> **Task statement**
Report, as a number alone, how many lines below contain the string "mengendalikan".
START Supplied material
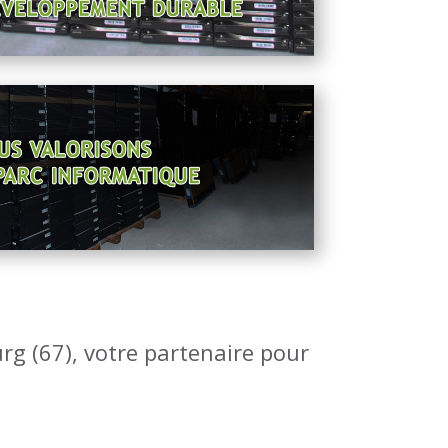
rg (67), votre partenaire pour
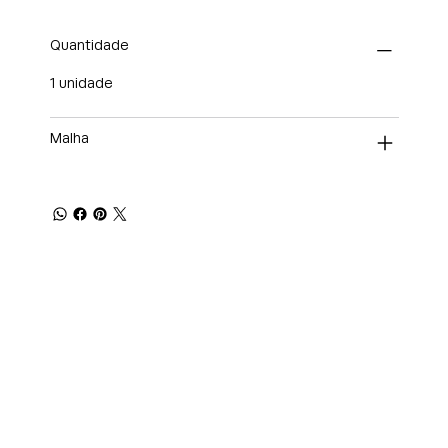
Quantidade
1 unidade
Malha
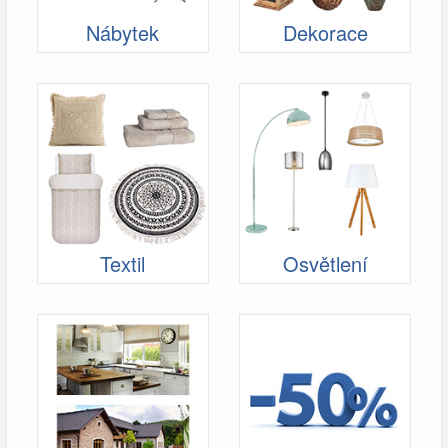
Nábytek
Dekorace
Textil
Osvětlení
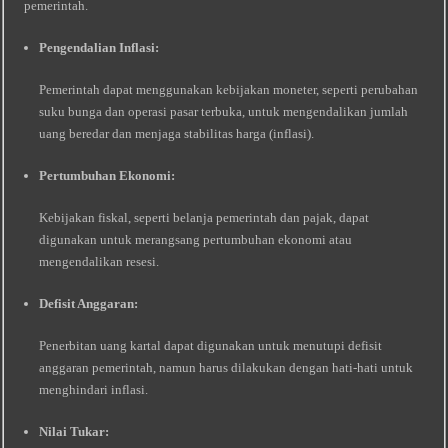
pemerintah.
Pengendalian Inflasi:
Pemerintah dapat menggunakan kebijakan moneter, seperti perubahan
suku bunga dan operasi pasar terbuka, untuk mengendalikan jumlah
uang beredar dan menjaga stabilitas harga (inflasi).
Pertumbuhan Ekonomi:
Kebijakan fiskal, seperti belanja pemerintah dan pajak, dapat
digunakan untuk merangsang pertumbuhan ekonomi atau
mengendalikan resesi.
Defisit Anggaran:
Penerbitan uang kartal dapat digunakan untuk menutupi defisit
anggaran pemerintah, namun harus dilakukan dengan hati-hati untuk
menghindari inflasi.
Nilai Tukar:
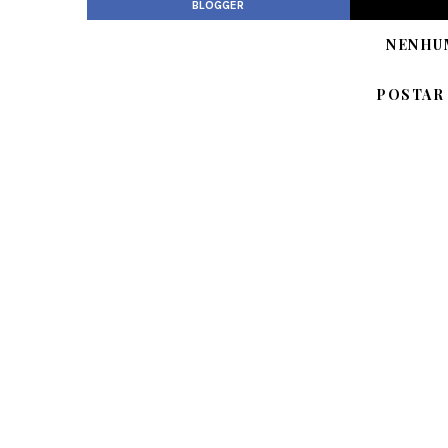
BLOGGER
NENHU
POSTAR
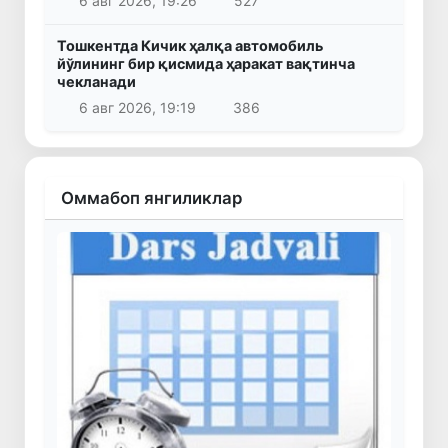
6 авг 2026, 19:26
527
Тошкентда Кичик ҳалқа автомобиль
йўлининг бир қисмида ҳаракат вақтинча
чекланади
6 авг 2026, 19:19
386
Оммабоп янгиликлар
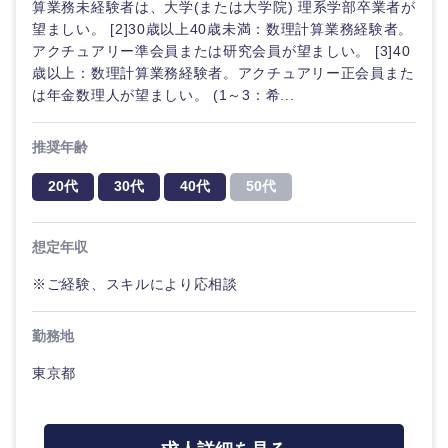
算業務未経験者は、大学(または大学院) 理系学部卒業者が
望ましい。 [2]30歳以上40歳未満：数理計算業務経験者。
アクチュアリー準会員または研究会員が望ましい。 [3]40
歳以上：数理計算業務経験者。アクチュアリー正会員また
は年金数理人が望ましい。 (1～3：希...
推奨年齢
20代
30代
40代
50代
想定年収
※ご経験、スキルにより応相談
勤務地
東京都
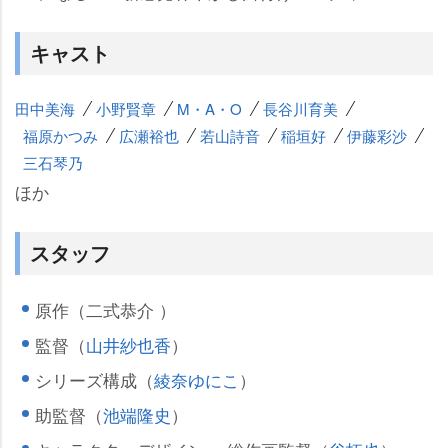
キャスト
田中美海
小野賢章
M・A・O
長谷川育美
福原かつみ
広瀬裕也
若山詩音
稲垣好
伊藤彩沙
三石琴乃
ほか
スタッフ
原作（二式恭介 ）
監督（
山井紗也香
）
シリーズ構成（
綾奈ゆにこ
）
助監督（
池端隆史
）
END Supplied material
> **Task output**
2